[[ EXCERPTED DATA open ]]

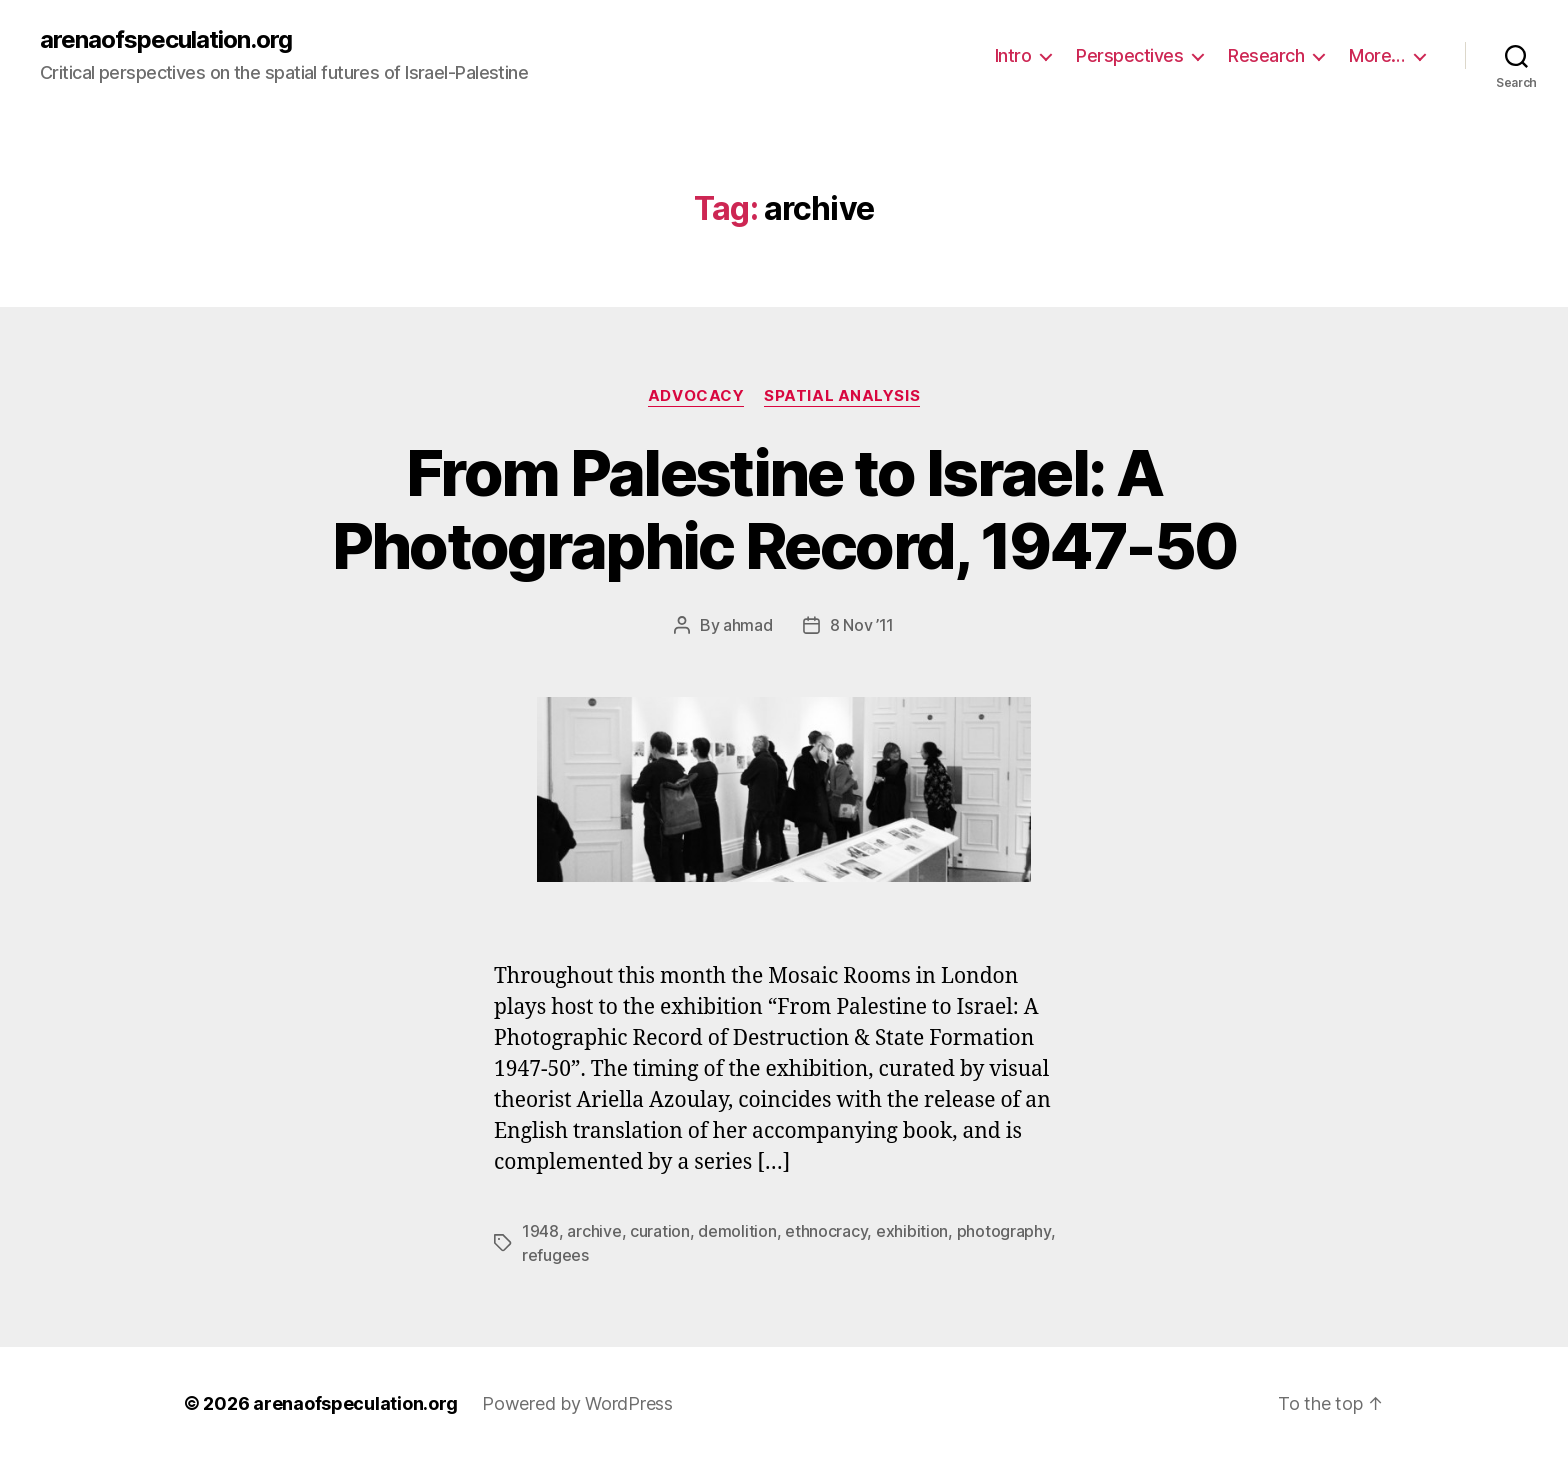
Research (1266, 55)
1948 (540, 1231)
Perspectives (1129, 55)
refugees (555, 1255)
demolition (737, 1231)
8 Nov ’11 (862, 625)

[[ EXCERPTED DATA closed ]]

# WORK ITEM:
With the pictures removed, print the entries above exactly.

# OUTPUT FOR THIS EXERCISE:
Research (1266, 55)
1948 (540, 1231)
Perspectives (1129, 55)
refugees (555, 1255)
demolition (737, 1231)
8 Nov ’11 (862, 625)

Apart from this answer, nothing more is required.